## Task details
Leave out the pictures, and quote exactly the lines running from the one with "Segment **left kidney**" through the last line of the entries below.

Saved data entries
====================

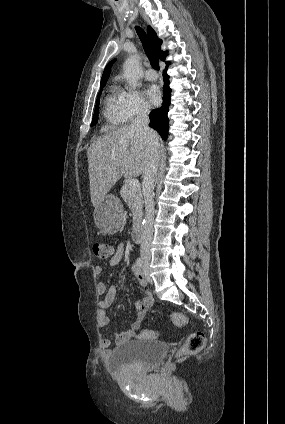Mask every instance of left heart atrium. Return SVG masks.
Masks as SVG:
<instances>
[{
	"instance_id": "39dd6f15",
	"label": "left heart atrium",
	"mask_w": 285,
	"mask_h": 424,
	"mask_svg": "<svg viewBox=\"0 0 285 424\" xmlns=\"http://www.w3.org/2000/svg\"><path fill=\"white\" fill-rule=\"evenodd\" d=\"M146 94L149 98V100L154 104L157 105L160 103L161 95L159 88L156 85H151L147 88Z\"/></svg>"
}]
</instances>
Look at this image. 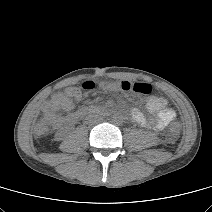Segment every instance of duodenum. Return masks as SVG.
<instances>
[{
    "label": "duodenum",
    "mask_w": 212,
    "mask_h": 212,
    "mask_svg": "<svg viewBox=\"0 0 212 212\" xmlns=\"http://www.w3.org/2000/svg\"><path fill=\"white\" fill-rule=\"evenodd\" d=\"M89 111H90L89 108H83V109L80 111V115H86Z\"/></svg>",
    "instance_id": "410a0bca"
}]
</instances>
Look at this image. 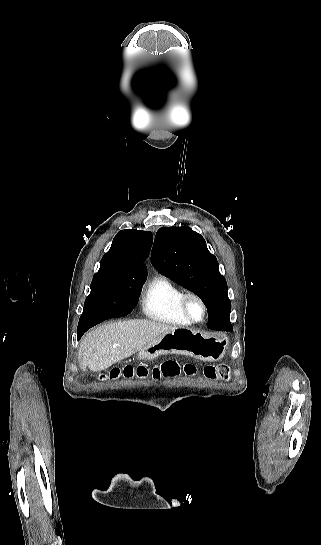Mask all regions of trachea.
<instances>
[{
    "label": "trachea",
    "mask_w": 321,
    "mask_h": 545,
    "mask_svg": "<svg viewBox=\"0 0 321 545\" xmlns=\"http://www.w3.org/2000/svg\"><path fill=\"white\" fill-rule=\"evenodd\" d=\"M157 110L160 112L162 109L159 107Z\"/></svg>",
    "instance_id": "obj_1"
}]
</instances>
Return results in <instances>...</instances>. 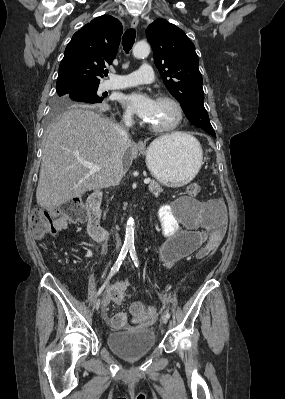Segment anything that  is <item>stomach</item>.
<instances>
[{
	"instance_id": "0dacf381",
	"label": "stomach",
	"mask_w": 285,
	"mask_h": 399,
	"mask_svg": "<svg viewBox=\"0 0 285 399\" xmlns=\"http://www.w3.org/2000/svg\"><path fill=\"white\" fill-rule=\"evenodd\" d=\"M146 165L153 177L169 187L188 184L199 172L203 153L199 142L190 135L178 138H158L147 150Z\"/></svg>"
}]
</instances>
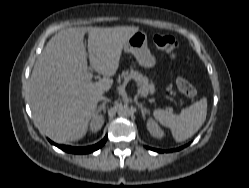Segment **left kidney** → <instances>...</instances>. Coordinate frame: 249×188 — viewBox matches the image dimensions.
<instances>
[{
	"label": "left kidney",
	"mask_w": 249,
	"mask_h": 188,
	"mask_svg": "<svg viewBox=\"0 0 249 188\" xmlns=\"http://www.w3.org/2000/svg\"><path fill=\"white\" fill-rule=\"evenodd\" d=\"M147 129L155 138H162L164 136V131L153 119H149L147 121Z\"/></svg>",
	"instance_id": "obj_1"
}]
</instances>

====================

## Final answer
Segment **left kidney** → <instances>...</instances>. Coordinate frame: 249×188 — viewBox matches the image dimensions.
<instances>
[{
	"label": "left kidney",
	"mask_w": 249,
	"mask_h": 188,
	"mask_svg": "<svg viewBox=\"0 0 249 188\" xmlns=\"http://www.w3.org/2000/svg\"><path fill=\"white\" fill-rule=\"evenodd\" d=\"M147 129L155 138H162L164 136V131L153 119H149L147 121Z\"/></svg>",
	"instance_id": "obj_1"
}]
</instances>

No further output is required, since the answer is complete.